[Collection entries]
··········

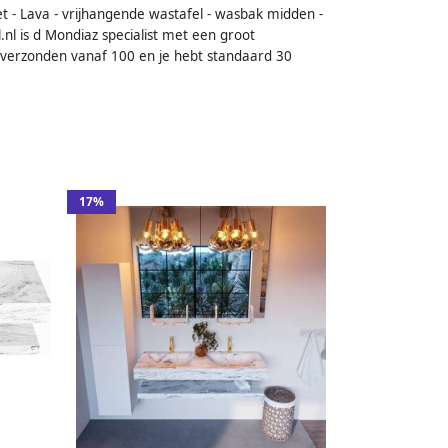
 Lava - vrijhangende wastafel - wasbak midden -
l is d Mondiaz specialist met een groot
verzonden vanaf 100 en je hebt standaard 30
17%
anchet
l 2
lace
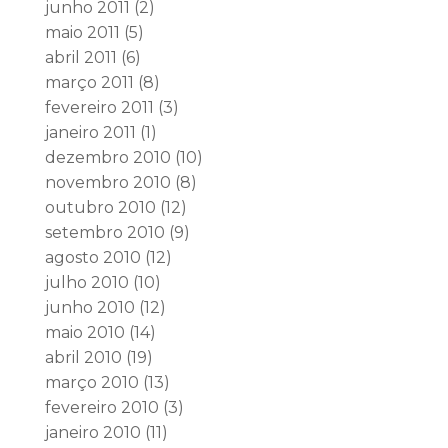
junho 2011
(2)
maio 2011
(5)
abril 2011
(6)
março 2011
(8)
fevereiro 2011
(3)
janeiro 2011
(1)
dezembro 2010
(10)
novembro 2010
(8)
outubro 2010
(12)
setembro 2010
(9)
agosto 2010
(12)
julho 2010
(10)
junho 2010
(12)
maio 2010
(14)
abril 2010
(19)
março 2010
(13)
fevereiro 2010
(3)
janeiro 2010
(11)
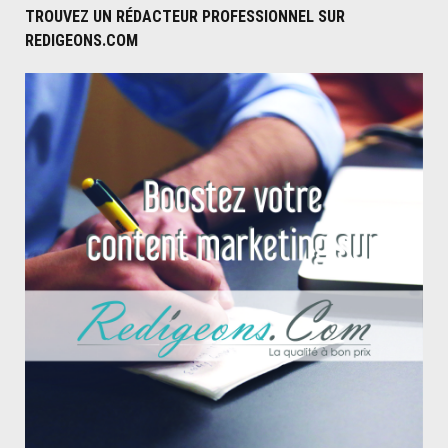
grossir"
TROUVEZ UN RÉDACTEUR PROFESSIONNEL SUR
REDIGEONS.COM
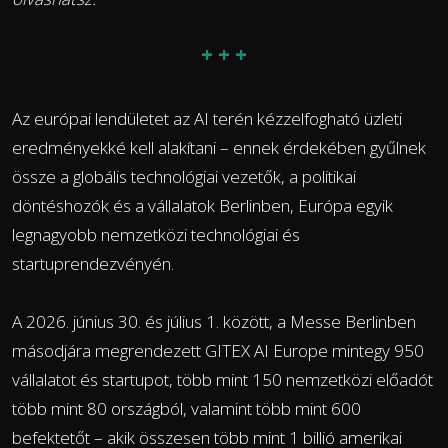
+ + +
Az európai lendületet az AI terén kézzelfogható üzleti
eredményekké kell alakítani – ennek érdekében gyűlnek
össze a globális technológiai vezetők, a politikai
döntéshozók és a vállalatok Berlinben, Európa egyik
legnagyobb nemzetközi technológiai és
startuprendezvényén.
A 2026. június 30. és július 1. között, a Messe Berlinben
másodjára megrendezett GITEX AI Europe mintegy 950
vállalatot és startupot, több mint 150 nemzetközi előadót
több mint 80 országból, valamint több mint 600
befektetőt – akik összesen több mint 1 billió amerikai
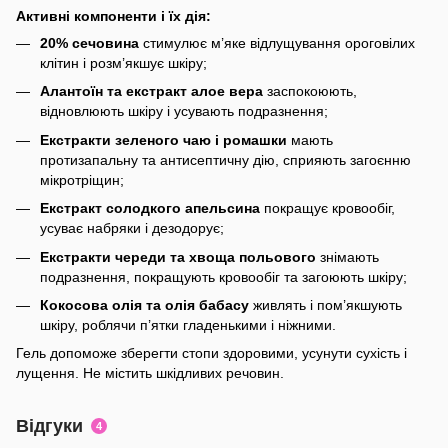
Активні компоненти і їх дія:
20% сечовина
стимулює м’яке відлущування ороговілих
клітин і розм’якшує шкіру;
Алантоїн та екстракт алое вера
заспокоюють,
відновлюють шкіру і усувають подразнення;
Екстракти зеленого чаю і ромашки
мають
протизапальну та антисептичну дію, сприяють загоєнню
мікротріщин;
Екстракт солодкого апельсина
покращує кровообіг,
усуває набряки і дезодорує;
Екстракти череди та хвоща польового
знімають
подразнення, покращують кровообіг та загоюють шкіру;
Кокосова олія та олія бабасу
живлять і пом’якшують
шкіру, роблячи п’ятки гладенькими і ніжними.
Гель допоможе зберегти стопи здоровими, усунути сухість і
лущення. Не містить шкідливих речовин.
Відгуки
4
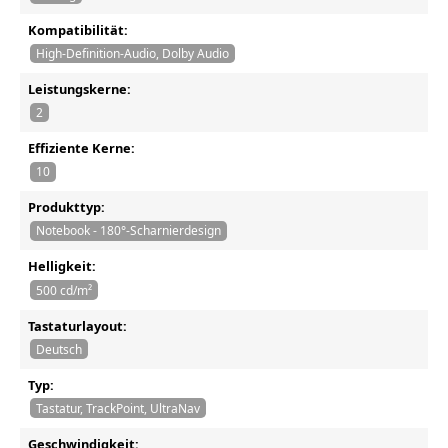
Kompatibilität:
High-Definition-Audio, Dolby Audio
Leistungskerne:
2
Effiziente Kerne:
10
Produkttyp:
Notebook - 180°-Scharnierdesign
Helligkeit:
500 cd/m²
Tastaturlayout:
Deutsch
Typ:
Tastatur, TrackPoint, UltraNav
Geschwindigkeit:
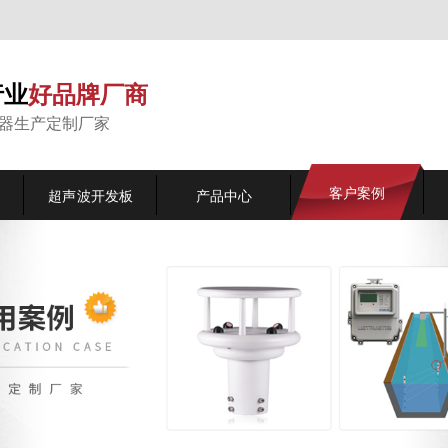
行业
好品牌厂商
能器生产定制厂家
客户案例
超声波开发板
产品中心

··········

* [What you have to do]: Report how many lines of the entries above contain the word "кровообіг", giving the number by itself.

* [Answer box]: 2